How to manage the retention of employee data
Author: Darren Newman
Click on any of the hyperlinks to go to more detailed guidance below.
- Be aware of the requirements of the fifth data protection principle.
- Be aware of which data is covered by the Data Protection Act 1998, and conduct a full review of manual personal data that has been held since before October 1998.
- Put in place a specific policy on the retention times for particular types of employee data based on the needs of the business.
- In general, destroy records relating to recruitment five months after the completion of the recruitment exercise.
- Inform job applicants if you intend to keep their details with a view to considering them for future vacancies.

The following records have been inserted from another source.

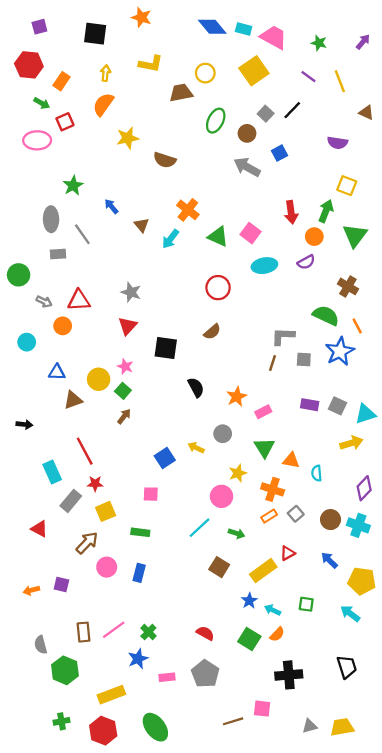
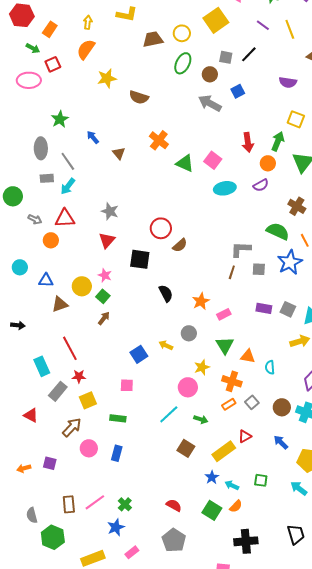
yellow circle: (205, 73) -> (182, 33), moved
gray square: (266, 114) -> (226, 57), turned -32
cyan arrow: (170, 239) -> (68, 186), moved
red circle: (218, 288) -> (161, 228), moved
cyan circle: (27, 342) -> (20, 267), moved
pink rectangle: (167, 677) -> (132, 552), moved, turned -32

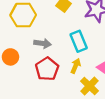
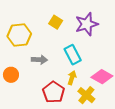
red pentagon: (47, 69) -> (53, 92), moved

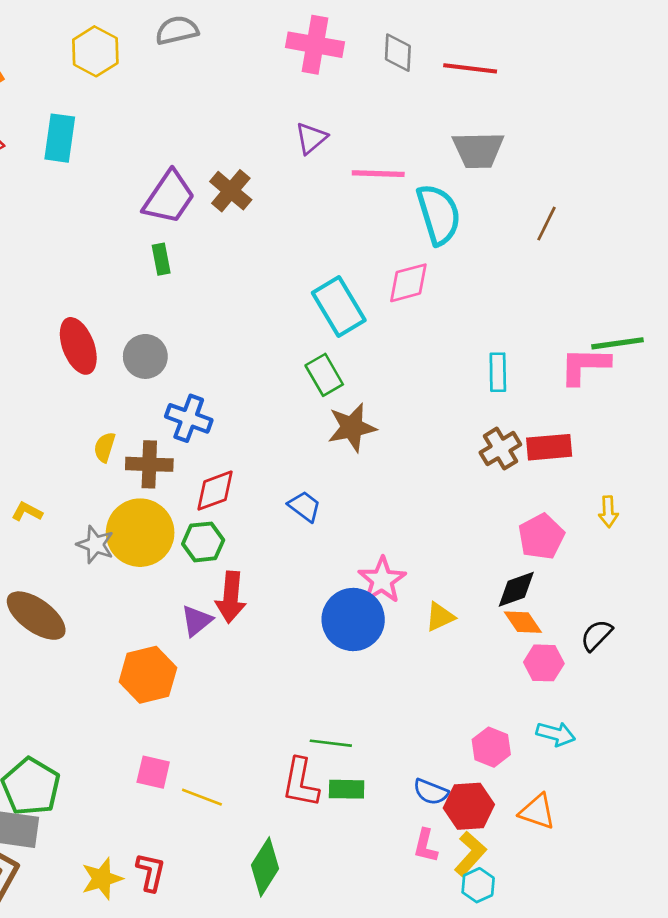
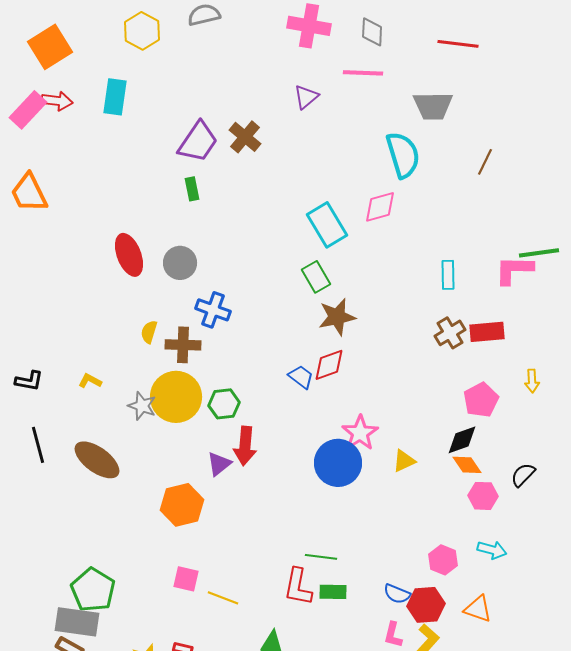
red line: (470, 68) -> (458, 44), moved
pink line: (378, 174) -> (363, 73), moved
red diamond: (215, 491) -> (329, 365), moved

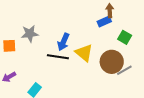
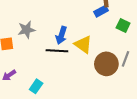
brown circle: (112, 62) -> (106, 64), moved
gray line: (124, 70) -> (126, 59), turned -35

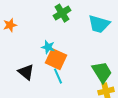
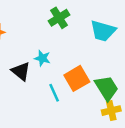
orange square: (56, 59) -> (77, 78), moved, turned 35
black triangle: (26, 72) -> (21, 71), moved

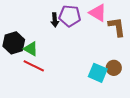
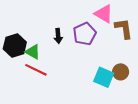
purple pentagon: (70, 16) -> (85, 34), moved, turned -30
black arrow: (55, 20) -> (58, 36), moved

- Ensure that your disciplinary procedure does not give the impression that data relating to disciplinary proceedings will be destroyed when the relevant warning expires.
- In general, do not delete personal data that may be needed to defend a tribunal claim until eight months after the end of an individual's employment.

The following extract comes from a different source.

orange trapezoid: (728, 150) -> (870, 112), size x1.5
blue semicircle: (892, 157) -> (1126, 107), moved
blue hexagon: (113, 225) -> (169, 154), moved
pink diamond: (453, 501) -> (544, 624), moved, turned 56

- After eight months, begin to weed out data that is not relevant to potential breach of contract or personal injury claims.
- Keep information relating to the payment of salary, bonuses and commission for six years following the end of employment.
- Keep information relating to health and safety matters for at least three years following the end of employment, and assess whether the possibility of latent claims means that the records need to be kept for longer.
- Remember that there are legal obligations on employers to keep certain records for specific periods of time.
- Take into account that you may need to keep information for longer than eight months if it is likely to be needed to prepare an appropriate reference for the employee or in the event that he or she reapplies for employment with the company.